● **WHAT TO WORK ON**
Where the records hold the string "pertanian", show the whole line it sits on.
──────── DATA EXTRACT ────────
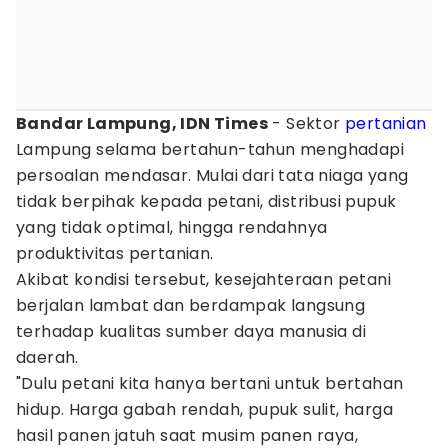
Bandar Lampung, IDN Times
- Sektor
pertanian
Lampung selama bertahun-tahun menghadapi
persoalan mendasar. Mulai dari tata niaga yang
tidak berpihak kepada petani, distribusi pupuk
yang tidak optimal, hingga rendahnya
produktivitas pertanian.
Akibat kondisi tersebut, kesejahteraan petani
berjalan lambat dan berdampak langsung
terhadap kualitas sumber daya manusia di
daerah.
"Dulu petani kita hanya bertani untuk bertahan
hidup. Harga gabah rendah, pupuk sulit, harga
hasil panen jatuh saat musim panen raya,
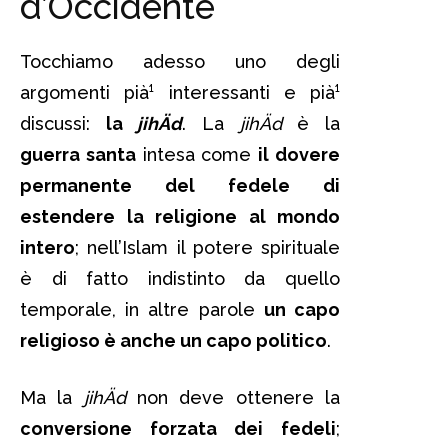
d’Occidente
Tocchiamo adesso uno degli
argomenti pià¹ interessanti e pià¹
discussi:
la
jihÄd
. La
jihÄd
è la
guerra santa
intesa come
il dovere
permanente del fedele di
estendere la religione al mondo
intero
; nell’Islam il potere spirituale
è di fatto indistinto da quello
temporale, in altre parole
un capo
religioso è anche un capo politico
.
Ma la
jihÄd
non deve ottenere la
conversione forzata dei fedeli
;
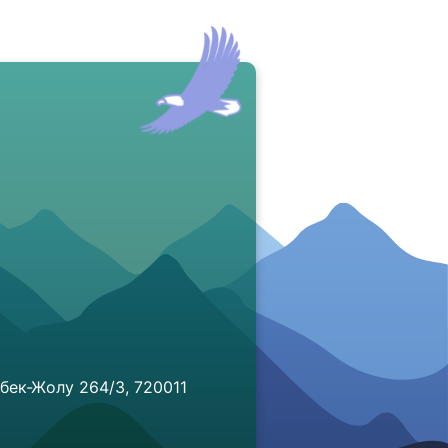
бек-Жолу 264/3, 720011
────────
● **SOLUTION TO THE PROBLEM**
pertanian
produktivitas pertanian.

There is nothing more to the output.